At its peak in the 1790s, Downhill contained Rembrandts, Rafaels, Titians, Durers, Carravagios, artistic names that today would not be seen outside a major gallery.
The Earl Bishop had a particular attraction to the art scene in Italy.
"The art community in Rome used to love to see him coming because when he turned up it really was bonanza time," Stephen said.
It was in Rome that Hervey fell in love with a Roman temple dedicated to the goddess Vesta.
"Hervey wanted to buy the temple and bring it back to Ireland and re-erect it," Stephen explained.
"But the Pope refused his offer. So he gets his architect to sketch the temple and he builds his own copy at the edge of the cliff at Downhill."
The building was dedicated to the Earl Bishop's cousin Frideswide Mussenden - hence Mussenden Temple.
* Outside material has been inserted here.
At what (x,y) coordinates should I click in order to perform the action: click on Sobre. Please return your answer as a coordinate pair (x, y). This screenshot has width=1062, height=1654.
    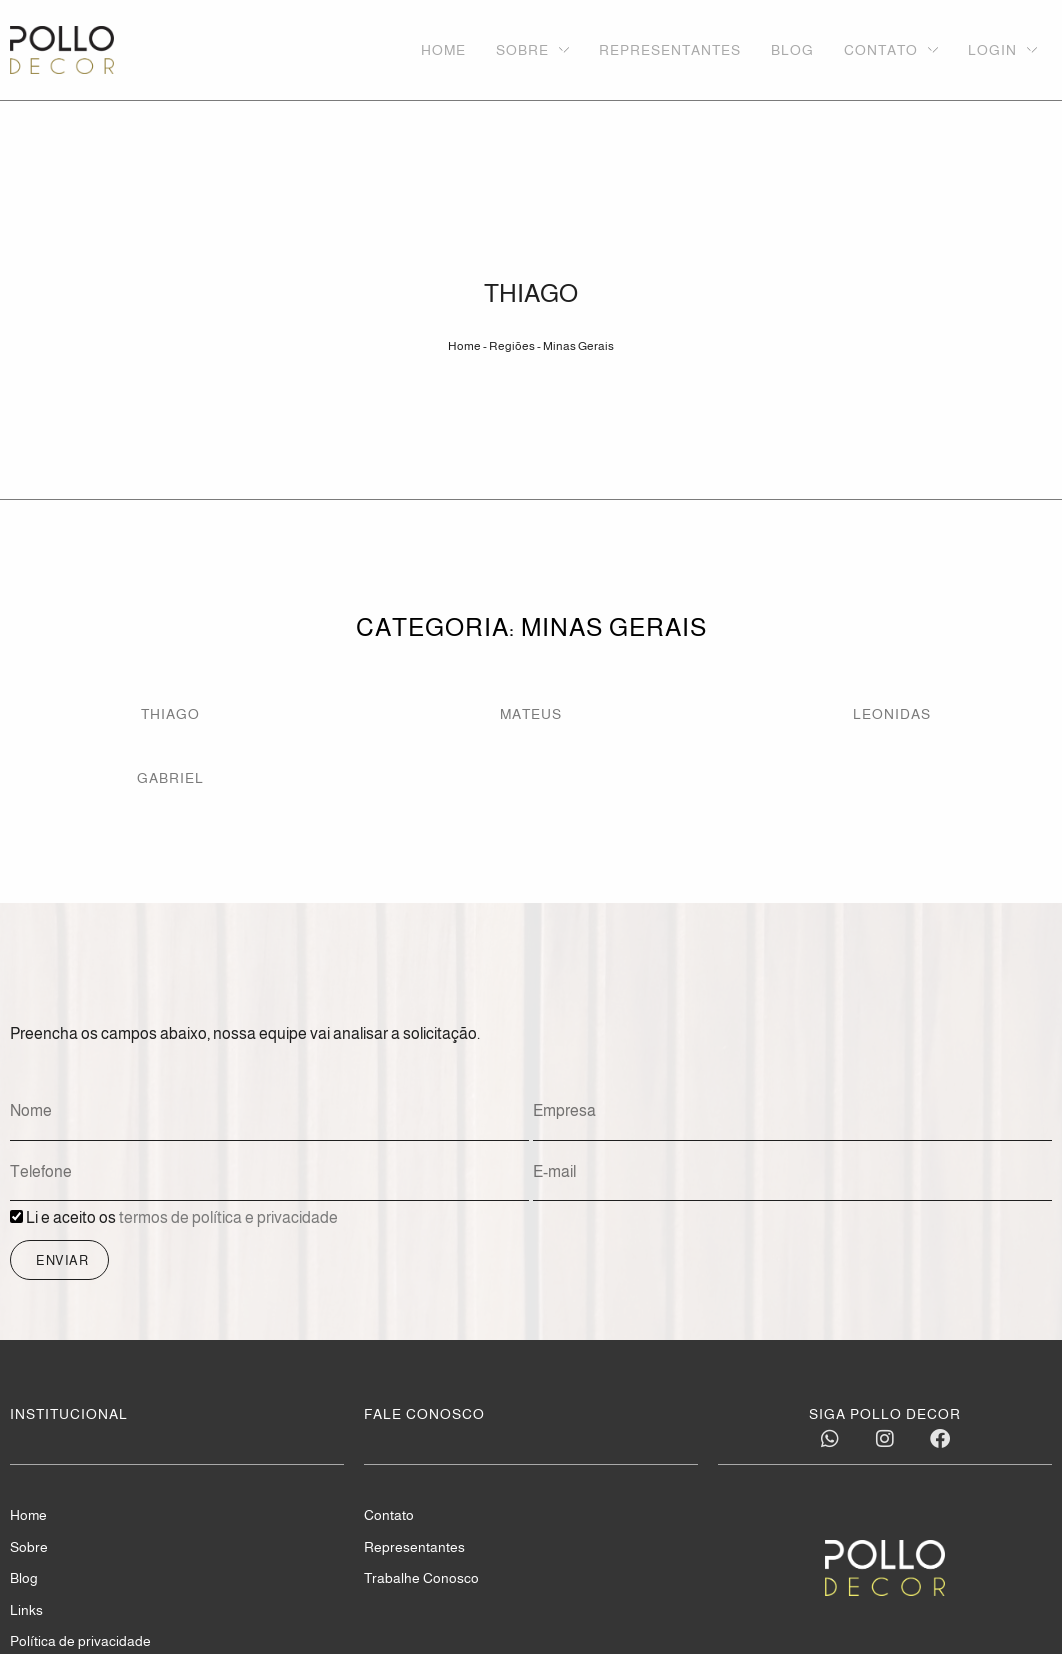
    Looking at the image, I should click on (29, 1548).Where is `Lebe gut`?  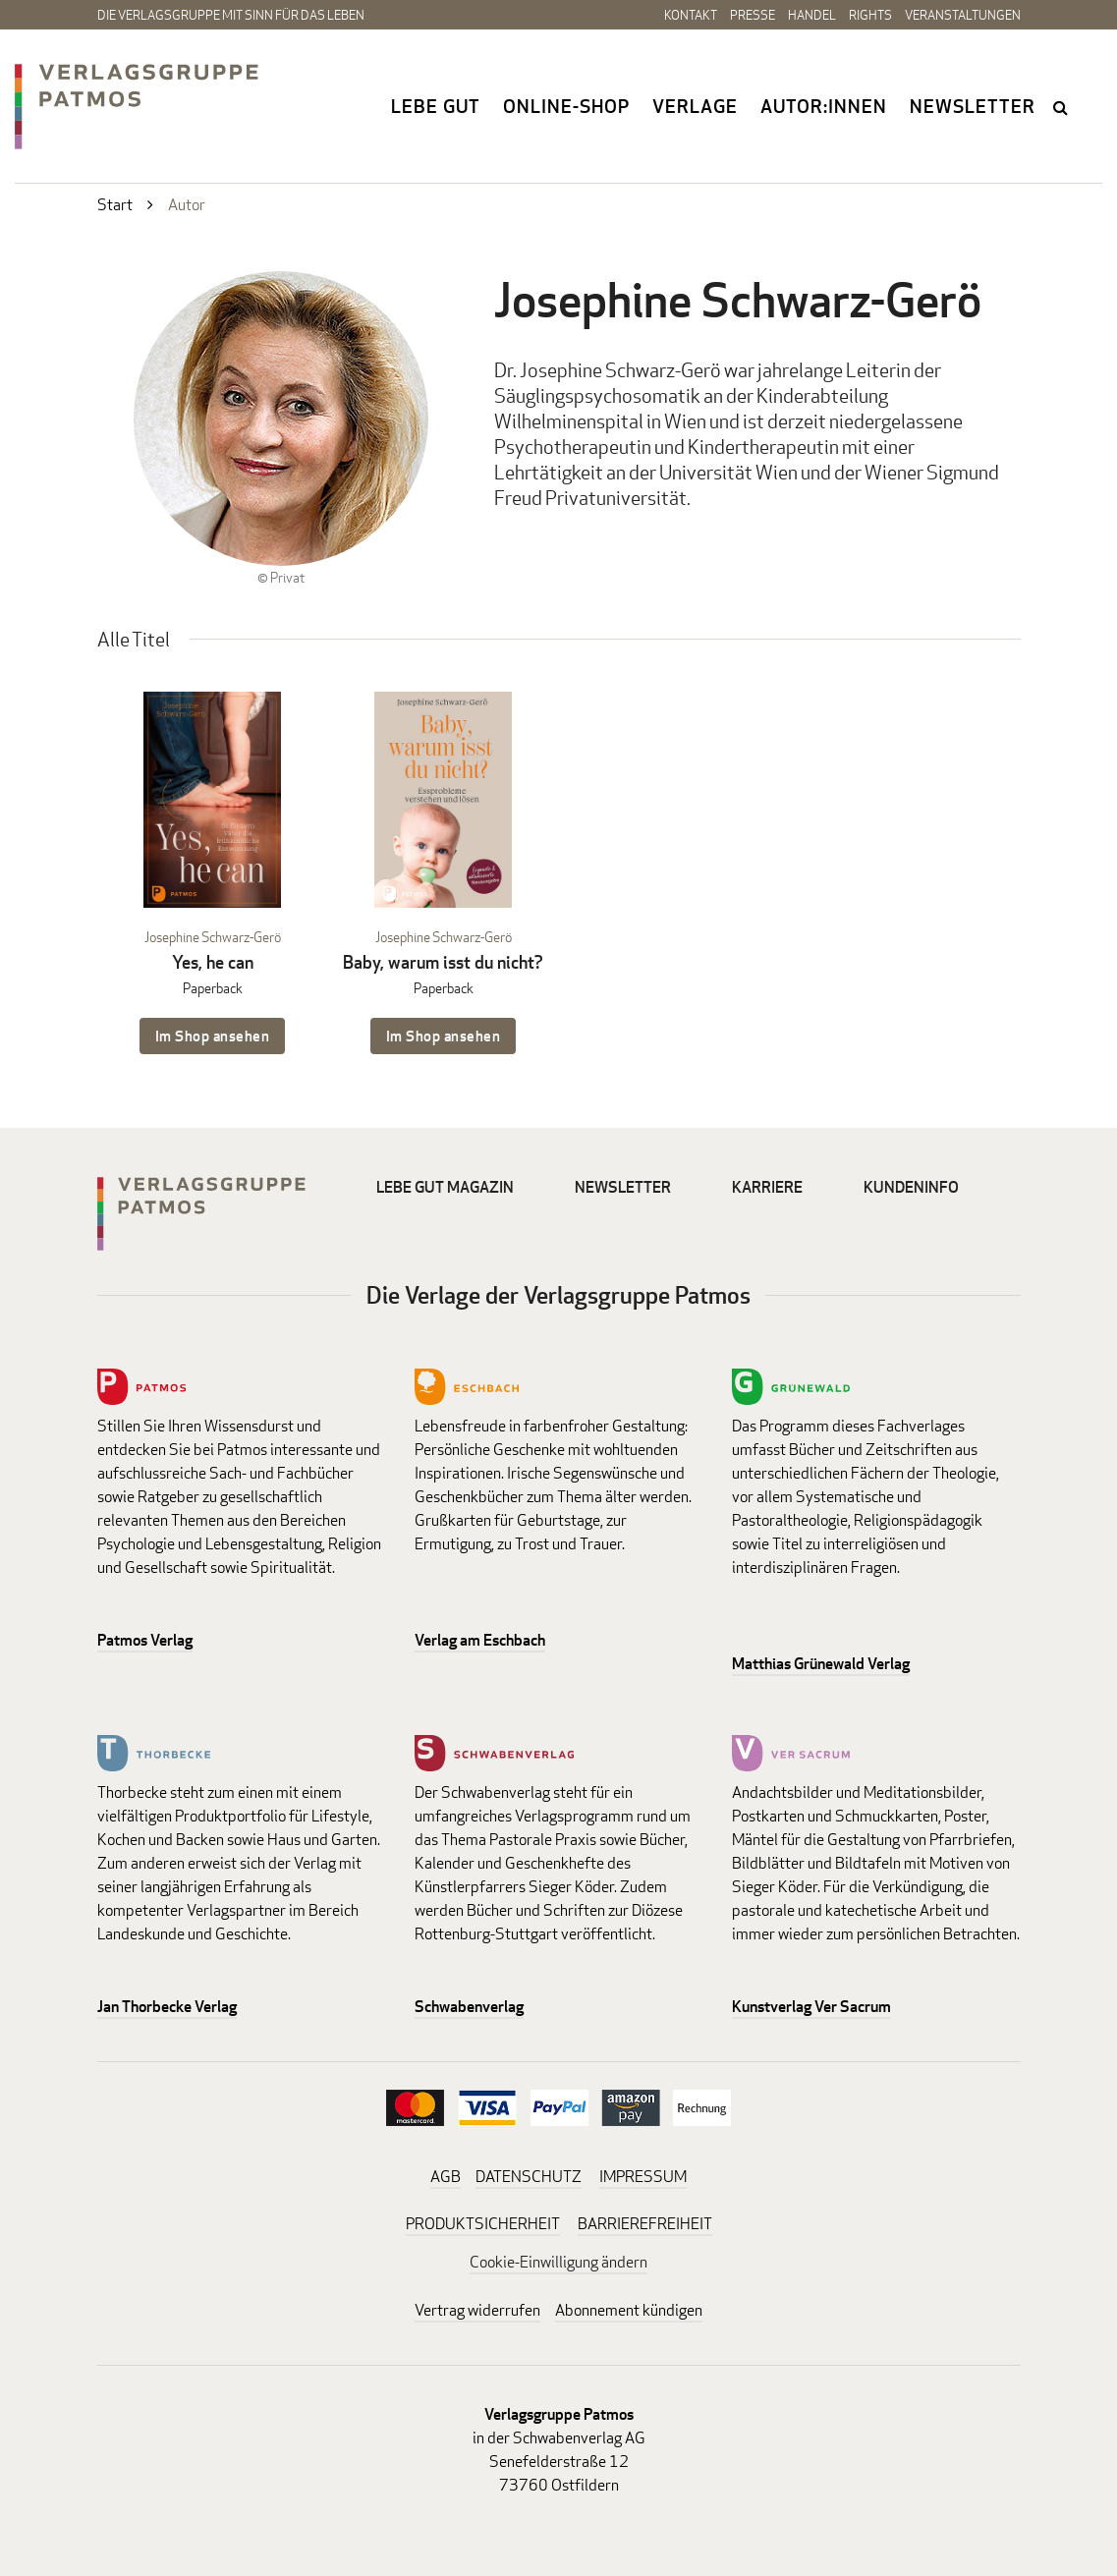 Lebe gut is located at coordinates (435, 106).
Once built, it was used by Hervey as a cliff-top library and was ornately decorated inside.
Underneath the building, Hervey built a room for Catholic priests to say Mass, a provocative decision during the time of the anti-Catholic penal laws.
Although a bishop in the Church of Ireland, Hervey was a powerful proponent of religious equality and dedicated himself to improving the lot of Catholics and Presbyterians in 18th Century Ireland.
He financially supported, not only his own church, but those of his Catholic and Presbyterian neighbours.
"He saw that Ireland would never be a peaceful place until religious discrimination was effectively ended," Stephen said.
"There are things that he said in the 1780s and you read them now and you think 'my god, there's the next 200 years of Irish history'."
However, Stephen thinks the Sisyphean task the Earl Bishop had set for himself eventually ground him down.
"I think that as he went on he became disenchanted with Ireland.
"He saw Ireland was never going to be at peace, he saw that people were going to keep fighting here and he was right. So he ended up spending the last ten years of his life in Italy."
The Earl Bishop may have finally given up on Ireland, but the people did not forget him.
At his ancestral home in England, where he was buried, there is a huge obelisk.
It was paid for by public subscription by Catholics, Presbyterians and Protestants of Derry.
"I don't know of any other English aristocrat or Protestant bishop who has ever had all the faiths in Ireland come together to erect a monument for him," Stephen said.
Stephen Price will present the 3D reconstructions of Hervey's works and give a talk on the Earl Bishop at the Roe Valley Arts Centre on 17 August.